Cox Wireless: What You Need to Know
Get ready for cell phone service from the cable guy.
Cox Communications announced today that it's getting into the wireless business, and not just some halfhearted effort to rival AT&T and Verizon. The cable company is offering smartphones, feature phones, and basic phones with service plans that may actually be cheaper than any of the major carriers' plans. Here's everything you need to know about Cox's so-called "Unbelievably Fair Wireless."
Who can get Cox Wireless?
Right now, it's only available to customers in Hampton Roads, Virginia; Omaha, Nebraska; and Orange County, California. Service will expand, but only to other markets where Cox already operates, according to Bloomberg.
But does Cox Wireless cover the whole country?
Yes, if you sign up with Cox in Omaha, you'll be able to use the phone nationwide. Of course, there are dead zones. Here's the coverage map.
What about speeds? 4G, 3G or slower?
Bloomberg says Cox is using Sprint's 3G network for now. The latest PC World wireless speed test showed average download speeds of 795 kbps, and 396 kbps average uploads for Sprint. Cox plans to build its own network, but whether it'll be next-generation wireless is unclear.
Will Cox sell smartphones?
There's a lot of Android love in Cox's smartphone line-up, but no super high-end handsets like the Droid X or Evo 4G. Among the offerings are HTC's Desire, Hero (Droid Eris on Verizon), and Wildfire and Motorola's Milestone (the original Verizon Droid). I can't find any information on how much the phones will cost.
How much do the plans cost?
The basic cost isn't drastically different from other carriers, starting at $40 per month for a 450-minute individual plan and $70 per month for an 800-minute family plan with two lines. Unlimited messaging costs $20 per month for individuals and $30 per month for families. Data costs $15 per month for some devices and $30 per month for "advanced devices." There's also a $30 unlimited text and data plan for individuals. For all the nitty gritty options, see this PDF.
Why bother with Cox instead of a major carrier, then?
Cox will use two lures to hook customers. The first is a so-called MoneyBack Minutes program that pays you back for unused calling time, up to $20 per month. Cox may also offer a "quadruple play" bundle that includes cable, home Internet, home phone and wireless service at a discount, but it's not clear what the savings will be.
Any ways to save minutes?
In addition to the usual nights (starting at 9 p.m.) and weekends, mobile-to-mobile calls are free, as are mobile calls to Cox home phone customers.
What do you think of all this?
Glad I asked myself.

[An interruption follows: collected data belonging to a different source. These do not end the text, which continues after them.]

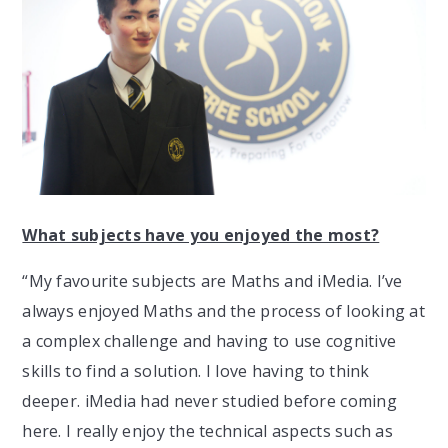
What subjects have you enjoyed the most?
“My favourite subjects are Maths and iMedia. I’ve
always enjoyed Maths and the process of looking at
a complex challenge and having to use cognitive
skills to find a solution. I love having to think
deeper. iMedia had never studied before coming
here. I really enjoy the technical aspects such as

Telcos like Verizon and AT&T have been stepping on cable's turf with their own home television, Internet and phone services, so now Cox is fighting back. If Cox expands to enough markets and builds its own network, as intended, it'll become a credible threat to wireless carriers, and the competition will hopefully benefit customers. The voice minute buy-back idea, at least, deserves to be replicated.